From the AWS documentation,

AWS CloudTrail is an AWS service that helps you enable governance, compliance, and operational and risk auditing of your AWS account. Actions taken by a user, role, or an AWS service are recorded as events in CloudTrail.

CloudWatch is all about performance, metrics, application logs, alarms. But Cloud Trail records all user activity in our AWS account. The user activity can be from anywhere like AWS console, AWS CLI, AWS SDKs & APIs. It records events related to the creation, modification or deletion of AWS resources such as IAM users, S3 Buckets and EC2 instances.

It also delivers logs files containing API calls to an S3 bucket. So It can be integrated with CloudWatch logs.

If we need an audit log of user activity in our AWS account, we have to use CloudTrail. CloudWatch is all about monitoring the application by its performance, metrics, logs and creating alarms.

X-Ray

Visual analysis of our application. We can see data/request flow into our application and can quickly see the dependencies of a service/API request or our application. This is so helpful when we have microservice-based architecture.

From AWS documentation,

AWS X-Ray is a service that collects data about requests that your application serves and provides tools that you can use to view, filter, and gain insights into that data to identify issues and opportunities for optimization.
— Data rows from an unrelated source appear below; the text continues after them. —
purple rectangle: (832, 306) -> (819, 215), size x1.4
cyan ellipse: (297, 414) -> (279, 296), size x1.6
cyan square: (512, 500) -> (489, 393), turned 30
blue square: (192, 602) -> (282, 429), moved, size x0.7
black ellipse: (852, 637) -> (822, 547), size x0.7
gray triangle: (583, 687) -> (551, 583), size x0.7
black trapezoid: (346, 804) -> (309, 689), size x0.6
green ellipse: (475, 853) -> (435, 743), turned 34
X-ray is about visualizing & tracking the end-to-end flow of any request coming into our system. the request.

If your application is monolithic, then we may not need X-Ray to track the request. But when we have a microservice-based application, we need a tool like X-Ray to track the request flow. Because the request will flow through multiple services, before responding to the client. If there is any issue or error in the request, it is hard to figure out where the issue is.
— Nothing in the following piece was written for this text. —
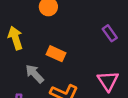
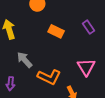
orange rectangle: (56, 54) -> (56, 31), moved

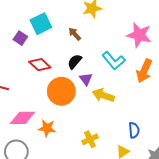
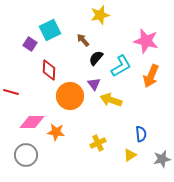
cyan L-shape: (114, 61) -> (121, 66), turned -80
black semicircle: (75, 62) -> (96, 58), moved
red diamond: (40, 65) -> (49, 70), turned 50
X-Ray will help us to look at the end to end view of the request & figure out where the issue or error is & help to troubleshoot. we can also find out which service is taking too long to respond and that will help us to improve the application performance.

X-Ray SDK & X-Ray Daemon

We can enable X-ray by importing X-Ray SDK in our code or by installing the X-Ray daemon.
X-Ray SDK will capture the calls to AWS services, database calls & Calls to Queue(like SQS) and share them with AWS X-Ray.
The AWS X-Ray daemon is a software application that listens for traffic on UDP port 2000, gathers raw segment data, and relays it to the AWS X-Ray API. We can also enable X-Ray AWS integration. If services like AWS Lambda that already been integrated with AWS X-Ray, then it will run the daemon. we don’t need to do anything. But each application must have the IAM rights to write the data to X-Ray

X-Ray Instrumentation

Instrumenting the application involves sending trace data for incoming and outbound requests and other events within the application, along with metadata about each request. There are three instrumentation options.
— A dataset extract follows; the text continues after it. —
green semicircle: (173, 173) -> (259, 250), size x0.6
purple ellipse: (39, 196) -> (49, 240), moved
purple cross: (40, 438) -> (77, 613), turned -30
  • Auto instrumentation: Instrument your application with zero code changes, typically via configuration changes, adding an auto-instrumentation agent, or other mechanisms.
  • Library instrumentation: Make minimal application code changes to add pre-built instrumentation targeting specific libraries or frameworks, such as the AWS SDK, Apache HTTP clients, or SQL clients.
  • Manual instrumentation: Add instrumentation code to your application at each location where we want to send trace information.

X-Ray sampling

X-Ray SDK applies a sampling algorithm to determine which requests get traced. By default, the X-Ray SDK records the first request each second, and five percentage of any additional requests.

Note: CloudWatch is for overall metrics. X-Ray is for tracing. CloudTrail is for auditing the API calls.